The election effectively came down to questions of character and trust. For many Canadians, Stephen Harper had tarnished his trustworthiness. He had been held in contempt of his own Parliament, had mislead Parliament, and as the Guardian eloquently put it "various members of Team Harper have been caught misleading parliament, gagging civil servants, subverting parliamentary committees, gagging scientists, harassing the supreme court, gagging diplomats, lying to the public, concealing evidence of potential crime, spying on opponents, bullying and smearing." Stephen Harper's famously controlled campaign style left little room for Canada to get to know him during an atypically long election campaign. By the end, Harper was calling Canada an economy rather than a country and promising to cut taxes. It was stale and uninspiring. He was selling a version of the past where economic growth was strong, but as the economy has slowed and economic concerns have materialized with the man on the street, Mr Harper's vision of low taxes as a silver bullet for Canada's problem proved untenable.

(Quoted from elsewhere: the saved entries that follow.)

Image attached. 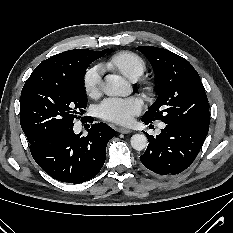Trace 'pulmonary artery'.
Instances as JSON below:
<instances>
[{
    "label": "pulmonary artery",
    "instance_id": "pulmonary-artery-1",
    "mask_svg": "<svg viewBox=\"0 0 233 233\" xmlns=\"http://www.w3.org/2000/svg\"><path fill=\"white\" fill-rule=\"evenodd\" d=\"M165 127V124H160V129L164 128Z\"/></svg>",
    "mask_w": 233,
    "mask_h": 233
}]
</instances>
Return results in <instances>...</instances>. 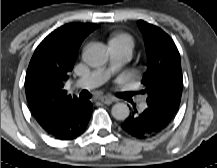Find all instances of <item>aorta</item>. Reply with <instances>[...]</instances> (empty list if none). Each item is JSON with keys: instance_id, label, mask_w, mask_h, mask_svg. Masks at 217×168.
Returning a JSON list of instances; mask_svg holds the SVG:
<instances>
[{"instance_id": "762f6f07", "label": "aorta", "mask_w": 217, "mask_h": 168, "mask_svg": "<svg viewBox=\"0 0 217 168\" xmlns=\"http://www.w3.org/2000/svg\"><path fill=\"white\" fill-rule=\"evenodd\" d=\"M83 60L91 67H100L104 65L108 59V54L101 44H92L83 52ZM129 107L124 103L113 105L111 113L117 120H125L129 116Z\"/></svg>"}]
</instances>
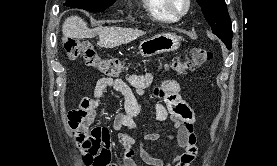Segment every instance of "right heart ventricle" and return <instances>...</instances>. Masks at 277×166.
Returning a JSON list of instances; mask_svg holds the SVG:
<instances>
[{
  "mask_svg": "<svg viewBox=\"0 0 277 166\" xmlns=\"http://www.w3.org/2000/svg\"><path fill=\"white\" fill-rule=\"evenodd\" d=\"M148 14L157 21L174 22L176 18L165 8L163 0H142Z\"/></svg>",
  "mask_w": 277,
  "mask_h": 166,
  "instance_id": "right-heart-ventricle-1",
  "label": "right heart ventricle"
}]
</instances>
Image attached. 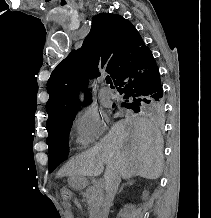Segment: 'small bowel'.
<instances>
[{"label":"small bowel","instance_id":"obj_1","mask_svg":"<svg viewBox=\"0 0 211 218\" xmlns=\"http://www.w3.org/2000/svg\"><path fill=\"white\" fill-rule=\"evenodd\" d=\"M73 203H74L76 206H78V207L80 206V204H79L78 202H76V201H74ZM67 204L69 205V203H67Z\"/></svg>","mask_w":211,"mask_h":218}]
</instances>
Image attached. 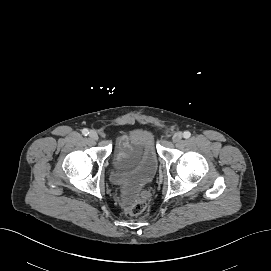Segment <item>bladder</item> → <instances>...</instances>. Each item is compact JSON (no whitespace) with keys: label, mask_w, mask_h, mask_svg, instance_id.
<instances>
[{"label":"bladder","mask_w":271,"mask_h":271,"mask_svg":"<svg viewBox=\"0 0 271 271\" xmlns=\"http://www.w3.org/2000/svg\"><path fill=\"white\" fill-rule=\"evenodd\" d=\"M131 138L138 145L139 155L132 167L122 172L114 168L112 181L122 195L124 202H130L134 196L155 176L158 160L150 135L145 130H137Z\"/></svg>","instance_id":"bladder-1"}]
</instances>
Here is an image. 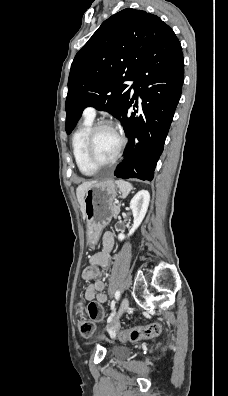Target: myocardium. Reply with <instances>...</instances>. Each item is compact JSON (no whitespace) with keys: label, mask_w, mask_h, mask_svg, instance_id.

Mulcair was a victim of his own success. He had name recognition, which can count for a lot in close campaigns, but much of this came from his blustery reputation as leader of the Opposition, a position with little real power but a lot of media attention. His attempt to mellow during the campaign, genuine as it may have appeared, was an attempt to swing the median voter away from the Liberal camp to the NDP camp. These voters tend to be more concerned about paying more taxes, however, so Mulcair had to work against both his Party's reputation and his personal one. He did not really bring much to the table on these fronts and was on constantly on defense in areas where the Conservatives had no real chance of winning, like in Quebec, but where they could do a lot of political damage at the national level with what seemed like minimal risk to themselves.

Trudeau was the only one who really recognized that this election was about trust and character, which prompted him to focus on his own and on Canada's. The campaign may have ostensibly focused on whether he was 'ready', but in reality it focused on whether Canada was ready. It appears that it is.